Emergency Medical Services
During the 1800s, citizens such as the village doctor and funeral home owner handled emergency medical services. The first vehicle used was a Ford Model T in 1919, followed by a 1926 Studebaker Big Six which was used as a combination ambulance and pallbearer's car. Next to come was the Cadillac 7 passenger limo which was converted to an ambulance by the removal of the center post.
From 1958-1965 the station wagon was used. Finding it no longer feasible to operate an ambulance service, the funeral home owner gave the station wagon and service to the fire department in 1965. At the time he gave up the service, an ambulance fee of $15 was charged for non-emergency runs and an extra $3 for an emergency run. The service had over 40% non-collectible accounts.
The fire department had the station wagon for less than a week, when it decided it took too much manpower, so they shifted the service to John Ward, who had been a private provider with the village.
The fire department did not become involved in the ambulance business until 1977, when a law placed new requirements upon emergency response units, which was hard for the private contractors to meet. From then on the fire department would respond to both rescue and ambulance calls.
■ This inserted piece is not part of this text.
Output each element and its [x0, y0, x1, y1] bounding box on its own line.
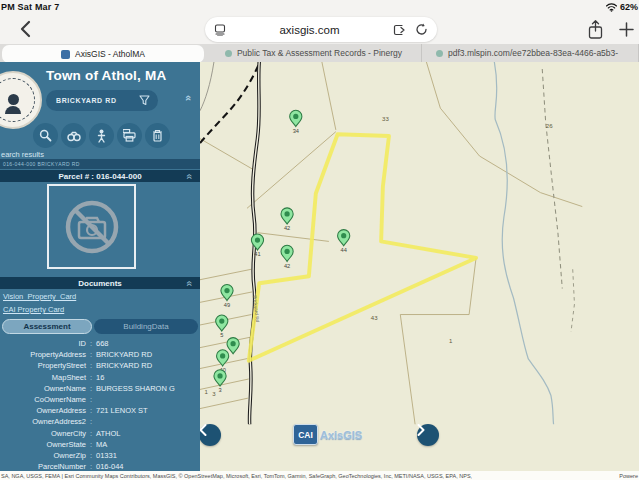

The level of training has continued to rise through the years. In 2002, the Menomonee Falls Fire Department has an EMS program providing EMT-Basic, including the three new advanced skills, administering Glucagon, Albuterol and Aspirin. Also in 2002, the Department upgraded its EMS to the advanced level of EMT-IV Technician. At this level, EMTs are licensed to start IVs in the field in addition to administering new medications such as Narcan, Dextrose, Atrovent, and Nitroglycerin.